**WORK TO BE COMPLETED**
Each line, starting at the one with "Kalender (50, 138)" and running to the end of the data below, is to be set down again exactly, both ends included; leave pictures out.

------ RECORDS SUPPLIED ------

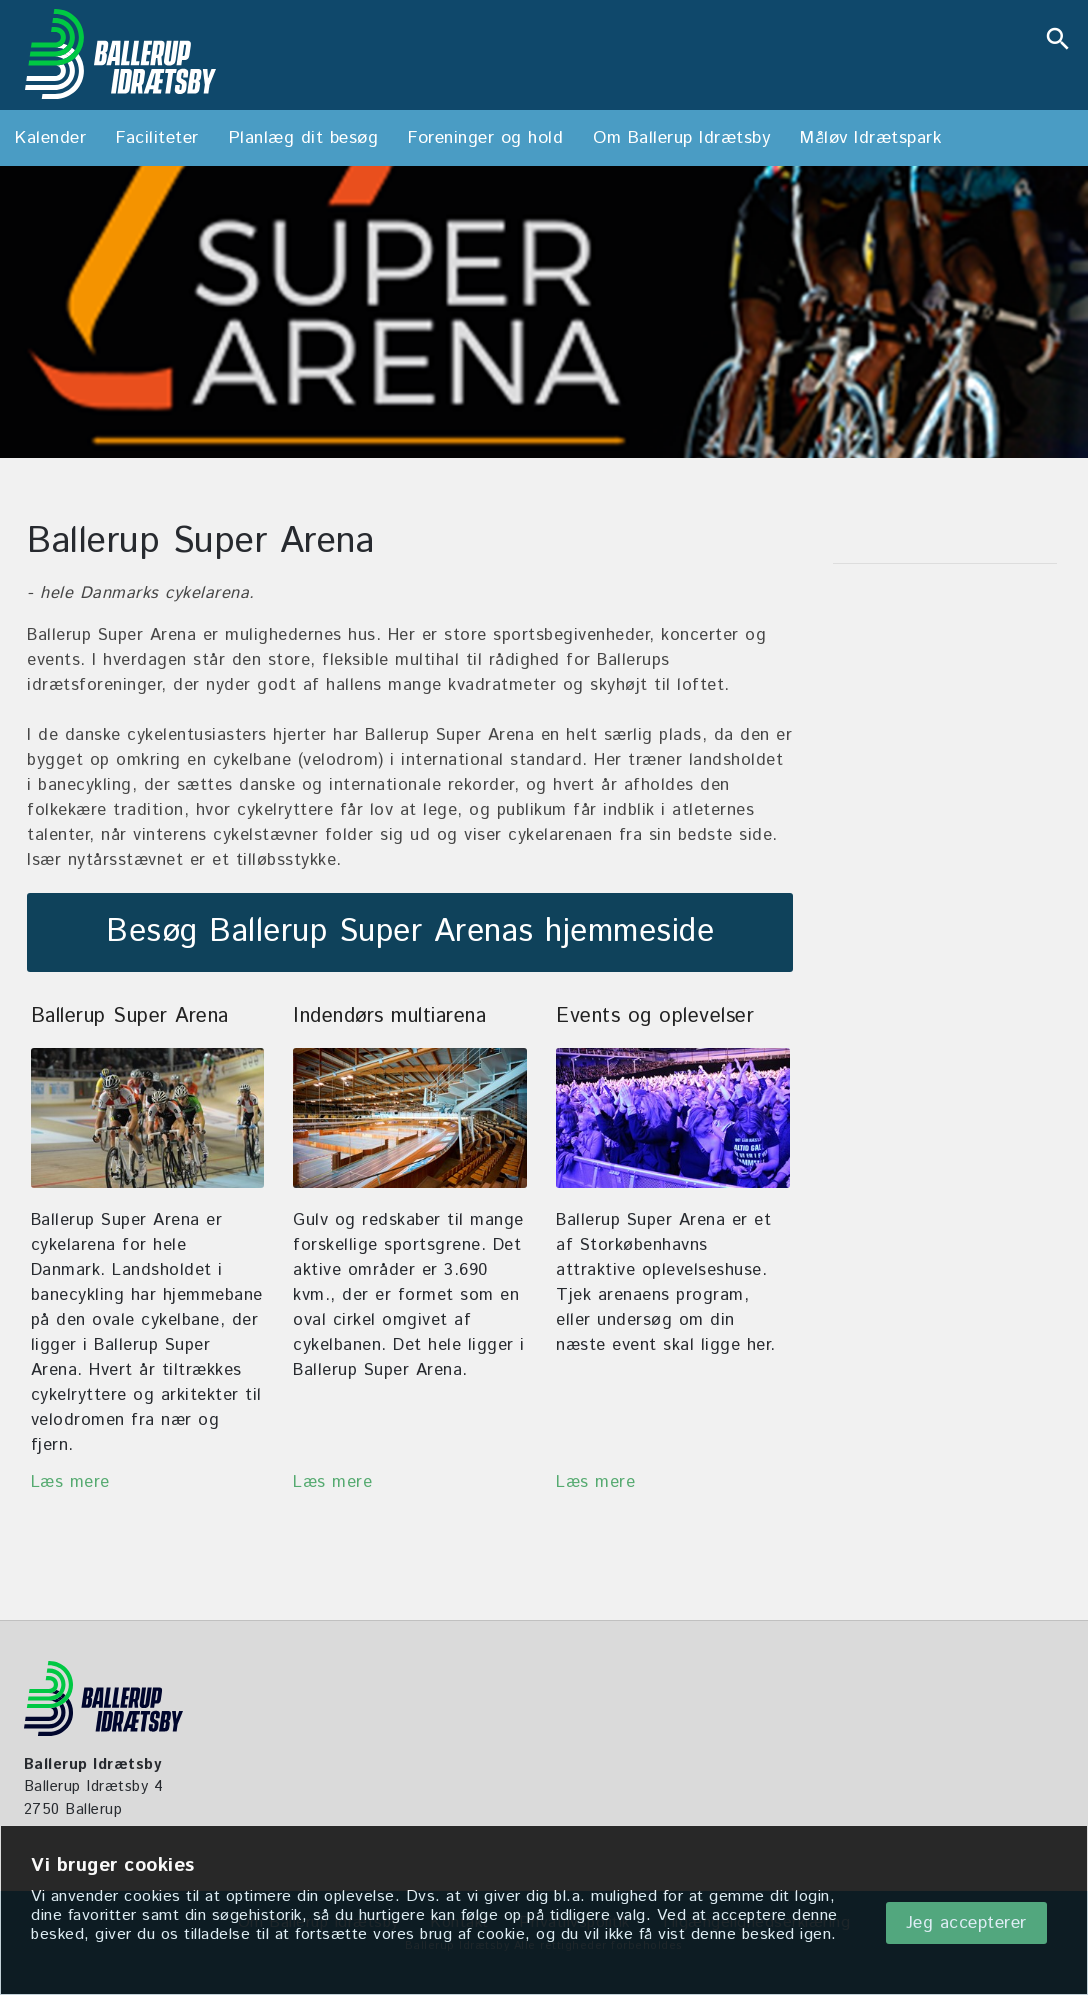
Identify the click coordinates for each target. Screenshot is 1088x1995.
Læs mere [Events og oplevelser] (595, 1482)
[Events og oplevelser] (673, 1118)
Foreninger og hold (485, 138)
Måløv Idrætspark (870, 138)
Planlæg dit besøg (304, 138)
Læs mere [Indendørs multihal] (332, 1482)
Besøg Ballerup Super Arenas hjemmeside (410, 932)
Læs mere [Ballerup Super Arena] (70, 1482)
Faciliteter (157, 138)
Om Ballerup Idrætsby (681, 138)
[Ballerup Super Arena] (148, 1118)
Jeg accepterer (966, 1923)
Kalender (50, 138)
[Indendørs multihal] (410, 1118)
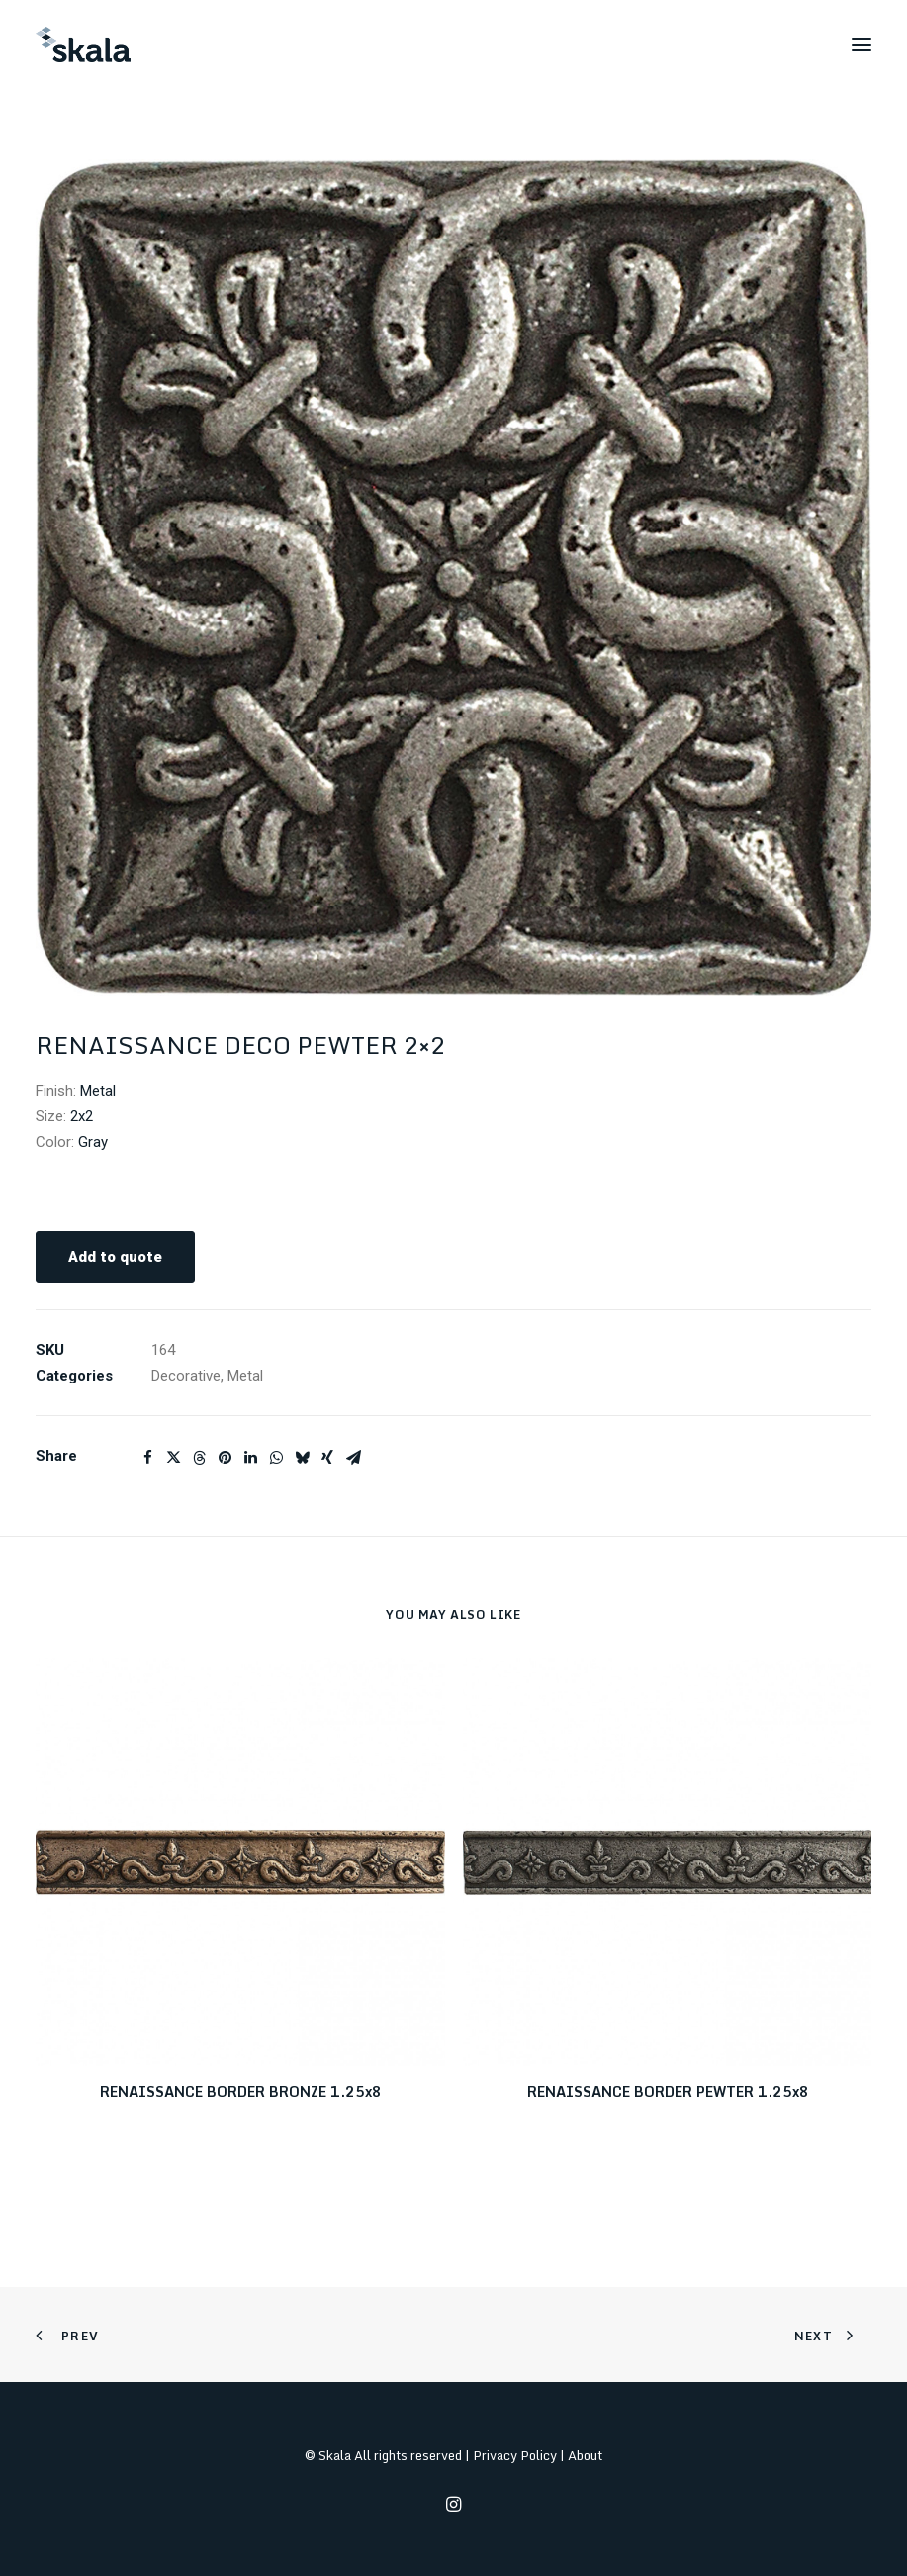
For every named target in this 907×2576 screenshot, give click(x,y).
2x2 (81, 1116)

------

**ANSWER**
Kalender (50, 138)
[Indendørs multihal] (410, 1118)
For every named target in this 907×2576 screenshot, give click(x,y).
2x2 (81, 1116)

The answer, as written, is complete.